The Anxiety Of An Echoing House
I’ve been feeling really anxious and emotional this week. Anxiety is common for me, and when I feel it, there is usually a cause. The cause wasn’t obvious to me and since my Life Coach isn’t available til July, I knew it was something I’d have to figure out on my own.
So I grabbed the air pods, put on some acoustic folk music and decided to walk. I walked quickly until I felt my body start to burn the anxiety away. It’s sort of like clearing a flower bed of winter debris. You can’t see what’s there until you clear the gunk away.
When my body started to tire, a simple idea presented itself: “I know how to be a wife, but I don’t know how to be a girlfriend.”
That was an interesting thought. What did it mean?
Honestly, I’m not sure I AM a girlfriend, not yet, but I am seeing someone wonderful and we’re having trouble, well, seeing each other. We have opposite parenting schedules so when he has his kids, I don’t have mine. When I have mine, he doesn’t have his. And we both have busy lives. He has some travel coming up and there just isn’t space to see me. It’s okay. It really is. I understand it.
Why the anxiety then?
Because I don’t know how to be in this spot of dating-but-sorta-not, or rather, I don’t know who to be. How much do people dating see each other? Once a week? Once a month? What’s the new normal I’m supposed to have right now? Are we dating if we don’t see each other for a month? What are the rules?
And then I walked some more and I realized it’s not really this new dating experience that’s causing these feelings of anxiety. It goes deeper than that.

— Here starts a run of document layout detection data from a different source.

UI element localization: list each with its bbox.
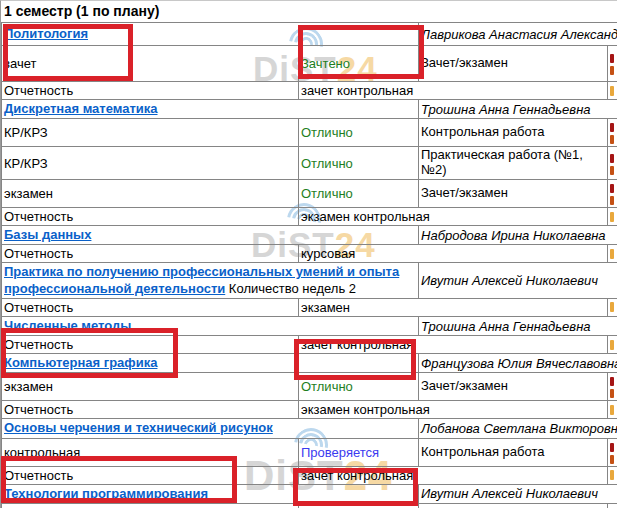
subject-cell: Дискретная математика <box>2 100 419 119</box>
clipped-extra-cell <box>608 245 617 263</box>
clipped-column-fragment <box>610 443 614 452</box>
table-row-report: Отчетностькурсовая <box>2 245 617 263</box>
teacher-name: Набродова Ирина Николаевна <box>419 226 617 245</box>
report-value-cell: зачет контрольная <box>299 82 608 100</box>
clipped-column-fragment <box>610 377 614 386</box>
table-row-report: Отчетностьэкзамен контрольная <box>2 208 617 226</box>
work-type-cell: Контрольная работа <box>419 119 608 147</box>
annotation-box-grade-zachteno-top <box>298 25 424 79</box>
table-row-grade: КР/КРЗОтличноКонтрольная работа <box>2 119 617 147</box>
table-row-grade: КР/КРЗОтличноПрактическая работа (№1, №2… <box>2 147 617 180</box>
clipped-extra-cell <box>608 336 617 354</box>
table-row-subject: Дискретная математикаТрошина Анна Геннад… <box>2 100 617 119</box>
clipped-column-fragment <box>610 154 614 163</box>
clipped-extra-cell <box>608 298 617 316</box>
subject-link[interactable]: Дискретная математика <box>4 101 158 116</box>
grade-value-cell: Отлично <box>299 119 419 147</box>
clipped-column-fragment <box>610 123 614 132</box>
annotation-box-grade-otlichno <box>294 339 416 380</box>
report-value-cell: экзамен <box>299 298 608 316</box>
clipped-column-fragment <box>610 249 614 259</box>
clipped-extra-cell <box>608 82 617 100</box>
table-row-subject: Базы данныхНабродова Ирина Николаевна <box>2 226 617 245</box>
clipped-extra-cell <box>608 147 617 180</box>
grade-value-cell: Отлично <box>299 147 419 180</box>
control-type-cell: КР/КРЗ <box>2 147 299 180</box>
report-label-cell: Отчетность <box>2 82 299 100</box>
clipped-extra-cell <box>608 373 617 401</box>
clipped-extra-cell <box>608 503 617 508</box>
clipped-column-fragment <box>610 405 614 415</box>
work-type-cell: Зачет <box>419 503 608 508</box>
clipped-column-fragment <box>610 212 614 222</box>
subject-link[interactable]: Основы черчения и технический рисунок <box>4 420 273 435</box>
annotation-box-subject-komp-grafika <box>1 328 178 378</box>
clipped-column-fragment <box>610 196 614 205</box>
table-row-report: Отчетностьзачет контрольная <box>2 82 617 100</box>
subject-cell: Практика по получению профессиональных у… <box>2 263 419 299</box>
clipped-column-fragment <box>610 66 614 75</box>
teacher-name: Лобанова Светлана Викторовна <box>419 419 617 438</box>
clipped-extra-cell <box>608 180 617 208</box>
table-row-subject: Основы черчения и технический рисунокЛоб… <box>2 419 617 438</box>
annotation-box-grade-zachteno-bottom <box>293 468 418 506</box>
table-row-report: Отчетностьэкзамен <box>2 298 617 316</box>
clipped-extra-cell <box>608 401 617 419</box>
grade-value: Отлично <box>301 125 353 140</box>
clipped-column-fragment <box>610 135 614 144</box>
control-type-cell: экзамен <box>2 180 299 208</box>
subject-extra-info: Количество недель 2 <box>225 281 356 296</box>
report-label-cell: Отчетность <box>2 401 299 419</box>
table-row-report: Отчетностьэкзамен контрольная <box>2 401 617 419</box>
clipped-column-fragment <box>610 184 614 193</box>
clipped-column-fragment <box>610 86 614 96</box>
subject-cell: Базы данных <box>2 226 419 245</box>
work-type-cell: Практическая работа (№1, №2) <box>419 147 608 180</box>
grade-value: Отлично <box>301 379 353 394</box>
control-type-cell: зачет <box>2 503 299 508</box>
grade-value: Отлично <box>301 186 353 201</box>
table-row-grade: экзаменОтличноЗачет/экзамен <box>2 180 617 208</box>
grade-value-cell: Проверяется <box>299 438 419 466</box>
gradebook-semester-view: 1 семестр (1 по плану) DiST24 DiST24 DiS… <box>0 0 617 508</box>
grade-value-cell: Отлично <box>299 180 419 208</box>
control-type-cell: КР/КРЗ <box>2 119 299 147</box>
clipped-column-fragment <box>610 302 614 312</box>
clipped-column-fragment <box>610 389 614 398</box>
report-value-cell: экзамен контрольная <box>299 208 608 226</box>
work-type-cell: Зачет/экзамен <box>419 46 608 82</box>
work-type-cell: Зачет/экзамен <box>419 180 608 208</box>
clipped-column-fragment <box>610 166 614 175</box>
grade-value[interactable]: Проверяется <box>301 445 379 460</box>
report-label-cell: Отчетность <box>2 208 299 226</box>
clipped-extra-cell <box>608 208 617 226</box>
clipped-extra-cell <box>608 466 617 484</box>
report-label-cell: Отчетность <box>2 245 299 263</box>
clipped-column-fragment <box>610 455 614 464</box>
teacher-name: Трошина Анна Геннадьевна <box>419 100 617 119</box>
teacher-name: Французова Юлия Вячеславовна <box>419 354 617 373</box>
clipped-column-fragment <box>610 54 614 63</box>
page-title: 1 семестр (1 по плану) <box>4 3 159 19</box>
work-type-cell: Зачет/экзамен <box>419 373 608 401</box>
clipped-column-fragment <box>610 340 614 350</box>
annotation-box-subject-tehnologii <box>1 456 237 503</box>
clipped-extra-cell <box>608 46 617 82</box>
semester-grades-table: ПолитологияЛаврикова Анастасия Александр… <box>1 22 617 508</box>
teacher-name: Лаврикова Анастасия Александровна <box>419 23 617 46</box>
grade-value: Отлично <box>301 156 353 171</box>
clipped-column-fragment <box>610 470 614 480</box>
work-type-cell: Контрольная работа <box>419 438 608 466</box>
subject-link[interactable]: Базы данных <box>4 227 91 242</box>
subject-cell: Основы черчения и технический рисунок <box>2 419 419 438</box>
clipped-extra-cell <box>608 119 617 147</box>
teacher-name: Ивутин Алексей Николаевич <box>419 263 617 299</box>
table-row-subject: Практика по получению профессиональных у… <box>2 263 617 299</box>
report-value-cell: курсовая <box>299 245 608 263</box>
report-value-cell: экзамен контрольная <box>299 401 608 419</box>
report-label-cell: Отчетность <box>2 298 299 316</box>
annotation-box-subject-politologiya <box>3 24 133 81</box>
teacher-name: Ивутин Алексей Николаевич <box>419 484 617 503</box>
clipped-extra-cell <box>608 438 617 466</box>
teacher-name: Трошина Анна Геннадьевна <box>419 316 617 335</box>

The real core of my anxiety is that I don’t know how to be in this life I’m creating.
I remember when I bought this house and I finally had the keys. I brought over some boxes, and I just walked around the empty rooms, my footsteps echoing on the bare wooden floors. The walls free of pictures. No furniture. The fireplace cold. It was just an empty house.
Walking around, I could see specters of what would be. Not ghosts of the past, but ghosts of the future: the Christmas tree by the window, my kids and I sitting down for dinner, my back porch at night with the fairy lights on, friends sitting around laughing and talking in that slow murmur that floats in the air. I could feel that this house would be filled with good things and good people and that I would be safe here and loved.
And that has come true. I have filled my house with color, stoked the fire in the fireplace, added comfy chairs, blankets, couches. My kids and I sit at a white table with pretty dishes and we have dinner. And the Christmas tree was just as I imagined.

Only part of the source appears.